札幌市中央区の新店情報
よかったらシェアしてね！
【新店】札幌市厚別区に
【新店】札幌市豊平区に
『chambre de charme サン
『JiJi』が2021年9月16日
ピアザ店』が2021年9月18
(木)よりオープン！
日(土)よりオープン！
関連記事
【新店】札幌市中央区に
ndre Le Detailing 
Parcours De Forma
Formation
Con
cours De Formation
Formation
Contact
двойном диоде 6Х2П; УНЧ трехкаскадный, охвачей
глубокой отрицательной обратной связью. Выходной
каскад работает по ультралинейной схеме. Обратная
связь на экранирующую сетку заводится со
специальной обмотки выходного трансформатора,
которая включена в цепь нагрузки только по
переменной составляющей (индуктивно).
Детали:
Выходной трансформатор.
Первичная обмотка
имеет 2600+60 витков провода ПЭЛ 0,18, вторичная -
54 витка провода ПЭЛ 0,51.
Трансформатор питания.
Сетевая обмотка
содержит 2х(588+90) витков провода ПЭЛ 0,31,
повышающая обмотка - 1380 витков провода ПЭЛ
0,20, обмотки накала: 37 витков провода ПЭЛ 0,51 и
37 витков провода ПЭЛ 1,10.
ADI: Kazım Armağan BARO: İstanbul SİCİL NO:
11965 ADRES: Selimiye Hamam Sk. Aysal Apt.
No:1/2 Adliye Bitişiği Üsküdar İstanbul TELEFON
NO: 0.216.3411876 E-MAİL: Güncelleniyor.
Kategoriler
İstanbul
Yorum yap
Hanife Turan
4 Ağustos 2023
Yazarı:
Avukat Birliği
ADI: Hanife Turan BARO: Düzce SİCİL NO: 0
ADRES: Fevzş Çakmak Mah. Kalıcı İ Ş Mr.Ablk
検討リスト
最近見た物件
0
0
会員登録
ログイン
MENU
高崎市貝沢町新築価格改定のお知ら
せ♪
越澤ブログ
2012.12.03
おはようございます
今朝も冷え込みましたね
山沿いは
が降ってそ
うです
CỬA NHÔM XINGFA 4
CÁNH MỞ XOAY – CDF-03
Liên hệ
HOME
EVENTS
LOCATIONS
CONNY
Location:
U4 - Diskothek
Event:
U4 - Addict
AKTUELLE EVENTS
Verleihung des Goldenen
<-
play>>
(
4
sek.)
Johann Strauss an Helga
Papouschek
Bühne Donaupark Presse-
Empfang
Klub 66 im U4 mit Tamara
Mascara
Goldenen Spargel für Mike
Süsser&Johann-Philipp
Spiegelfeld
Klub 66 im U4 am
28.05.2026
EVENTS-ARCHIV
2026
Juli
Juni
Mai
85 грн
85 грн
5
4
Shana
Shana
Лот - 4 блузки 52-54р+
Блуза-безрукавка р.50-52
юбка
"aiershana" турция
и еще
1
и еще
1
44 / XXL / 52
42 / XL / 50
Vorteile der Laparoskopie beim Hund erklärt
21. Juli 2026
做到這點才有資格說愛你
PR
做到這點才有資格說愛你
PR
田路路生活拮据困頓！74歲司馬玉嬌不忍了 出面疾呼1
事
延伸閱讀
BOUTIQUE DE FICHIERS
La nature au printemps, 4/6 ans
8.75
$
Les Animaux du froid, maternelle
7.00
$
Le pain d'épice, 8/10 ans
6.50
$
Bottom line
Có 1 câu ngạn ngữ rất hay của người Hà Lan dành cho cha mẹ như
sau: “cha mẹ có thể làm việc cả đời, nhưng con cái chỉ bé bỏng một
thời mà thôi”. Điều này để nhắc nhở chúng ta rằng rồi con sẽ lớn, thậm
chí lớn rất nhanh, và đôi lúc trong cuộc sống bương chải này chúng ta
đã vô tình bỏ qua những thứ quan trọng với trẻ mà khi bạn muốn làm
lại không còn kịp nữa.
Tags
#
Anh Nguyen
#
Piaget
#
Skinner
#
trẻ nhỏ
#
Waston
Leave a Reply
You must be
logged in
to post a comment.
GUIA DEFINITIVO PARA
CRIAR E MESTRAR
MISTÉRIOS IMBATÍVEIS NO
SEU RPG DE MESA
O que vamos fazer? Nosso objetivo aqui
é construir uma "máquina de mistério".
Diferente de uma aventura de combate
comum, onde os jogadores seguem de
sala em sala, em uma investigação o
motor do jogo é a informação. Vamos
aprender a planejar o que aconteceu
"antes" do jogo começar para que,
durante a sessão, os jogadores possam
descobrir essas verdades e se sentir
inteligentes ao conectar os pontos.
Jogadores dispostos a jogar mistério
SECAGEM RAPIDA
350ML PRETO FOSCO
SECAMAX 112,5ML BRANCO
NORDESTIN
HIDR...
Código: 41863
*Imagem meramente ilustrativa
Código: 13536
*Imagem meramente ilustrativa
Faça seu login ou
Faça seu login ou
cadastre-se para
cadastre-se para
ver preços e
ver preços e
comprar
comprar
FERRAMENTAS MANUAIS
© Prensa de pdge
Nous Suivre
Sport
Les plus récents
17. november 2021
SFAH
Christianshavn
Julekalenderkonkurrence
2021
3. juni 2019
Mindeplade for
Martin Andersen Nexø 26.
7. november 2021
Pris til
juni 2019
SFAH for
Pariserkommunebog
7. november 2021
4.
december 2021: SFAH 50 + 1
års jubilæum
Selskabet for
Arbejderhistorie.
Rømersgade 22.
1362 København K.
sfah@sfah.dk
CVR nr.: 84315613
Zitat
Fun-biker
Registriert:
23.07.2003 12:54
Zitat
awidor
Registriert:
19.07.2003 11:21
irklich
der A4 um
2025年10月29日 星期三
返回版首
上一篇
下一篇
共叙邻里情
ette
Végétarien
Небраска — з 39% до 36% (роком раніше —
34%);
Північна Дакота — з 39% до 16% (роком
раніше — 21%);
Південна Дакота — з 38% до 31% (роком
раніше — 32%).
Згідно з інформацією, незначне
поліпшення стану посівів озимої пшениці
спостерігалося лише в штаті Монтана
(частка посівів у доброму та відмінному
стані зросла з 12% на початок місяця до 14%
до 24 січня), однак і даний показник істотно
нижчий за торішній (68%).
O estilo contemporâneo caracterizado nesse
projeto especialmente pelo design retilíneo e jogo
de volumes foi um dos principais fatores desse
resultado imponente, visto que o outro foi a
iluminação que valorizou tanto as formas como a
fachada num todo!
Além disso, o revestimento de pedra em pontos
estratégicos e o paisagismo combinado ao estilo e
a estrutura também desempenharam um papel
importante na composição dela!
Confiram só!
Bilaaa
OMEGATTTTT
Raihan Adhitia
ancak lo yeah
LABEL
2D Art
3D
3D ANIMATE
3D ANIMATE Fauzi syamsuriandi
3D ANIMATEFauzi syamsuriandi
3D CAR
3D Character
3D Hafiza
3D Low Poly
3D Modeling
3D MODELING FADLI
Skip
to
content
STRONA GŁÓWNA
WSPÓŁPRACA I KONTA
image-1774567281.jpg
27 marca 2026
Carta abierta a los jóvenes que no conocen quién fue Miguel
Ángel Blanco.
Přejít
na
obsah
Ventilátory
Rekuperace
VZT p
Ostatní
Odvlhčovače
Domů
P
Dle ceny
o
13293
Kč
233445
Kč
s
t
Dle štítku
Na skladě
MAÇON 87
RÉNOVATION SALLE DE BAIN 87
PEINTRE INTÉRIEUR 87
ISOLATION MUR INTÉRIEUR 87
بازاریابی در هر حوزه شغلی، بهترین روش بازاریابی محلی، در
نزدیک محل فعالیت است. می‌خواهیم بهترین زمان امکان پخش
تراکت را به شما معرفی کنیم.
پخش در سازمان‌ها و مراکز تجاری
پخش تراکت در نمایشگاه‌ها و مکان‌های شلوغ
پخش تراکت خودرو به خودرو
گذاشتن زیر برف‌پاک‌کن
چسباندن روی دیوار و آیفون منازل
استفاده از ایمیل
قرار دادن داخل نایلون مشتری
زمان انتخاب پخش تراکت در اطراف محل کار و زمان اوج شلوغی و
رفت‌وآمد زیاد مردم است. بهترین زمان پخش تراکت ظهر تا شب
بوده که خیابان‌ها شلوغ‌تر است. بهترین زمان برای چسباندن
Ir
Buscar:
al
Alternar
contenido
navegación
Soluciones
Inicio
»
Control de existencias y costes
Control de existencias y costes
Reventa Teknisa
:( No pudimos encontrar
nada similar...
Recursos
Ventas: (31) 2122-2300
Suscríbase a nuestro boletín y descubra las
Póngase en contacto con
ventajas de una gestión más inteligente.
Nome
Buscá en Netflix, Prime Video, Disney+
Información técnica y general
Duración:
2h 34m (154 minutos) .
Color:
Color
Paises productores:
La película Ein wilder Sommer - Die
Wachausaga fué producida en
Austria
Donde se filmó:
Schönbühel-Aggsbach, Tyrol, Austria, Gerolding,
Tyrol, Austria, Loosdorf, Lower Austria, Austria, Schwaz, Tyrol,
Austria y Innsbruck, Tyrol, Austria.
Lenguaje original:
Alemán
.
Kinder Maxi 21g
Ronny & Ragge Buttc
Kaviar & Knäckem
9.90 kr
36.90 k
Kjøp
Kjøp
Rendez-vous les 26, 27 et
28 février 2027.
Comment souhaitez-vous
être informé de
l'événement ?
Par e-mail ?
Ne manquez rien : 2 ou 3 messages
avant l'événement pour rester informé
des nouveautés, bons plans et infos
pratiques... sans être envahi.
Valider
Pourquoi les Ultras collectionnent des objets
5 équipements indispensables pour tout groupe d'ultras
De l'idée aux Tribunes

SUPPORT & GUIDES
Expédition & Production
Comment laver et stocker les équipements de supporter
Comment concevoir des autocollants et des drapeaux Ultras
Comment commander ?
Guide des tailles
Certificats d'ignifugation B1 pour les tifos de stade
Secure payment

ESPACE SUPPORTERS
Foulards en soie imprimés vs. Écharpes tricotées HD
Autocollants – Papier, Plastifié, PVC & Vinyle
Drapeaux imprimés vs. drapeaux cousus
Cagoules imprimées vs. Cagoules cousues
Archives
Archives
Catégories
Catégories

------------------------------------------------------------------------

- Prompt:
The reply should hold only the lines from the first line of the listing above through the line with "специальной обмотки выходного", each copied exactly.

- Finished task:
札幌市中央区の新店情報
よかったらシェアしてね！
【新店】札幌市厚別区に
【新店】札幌市豊平区に
『chambre de charme サン
『JiJi』が2021年9月16日
ピアザ店』が2021年9月18
(木)よりオープン！
日(土)よりオープン！
関連記事
【新店】札幌市中央区に
ndre Le Detailing 
Parcours De Forma
Formation
Con
cours De Formation
Formation
Contact
двойном диоде 6Х2П; УНЧ трехкаскадный, охвачей
глубокой отрицательной обратной связью. Выходной
каскад работает по ультралинейной схеме. Обратная
связь на экранирующую сетку заводится со
специальной обмотки выходного трансформатора,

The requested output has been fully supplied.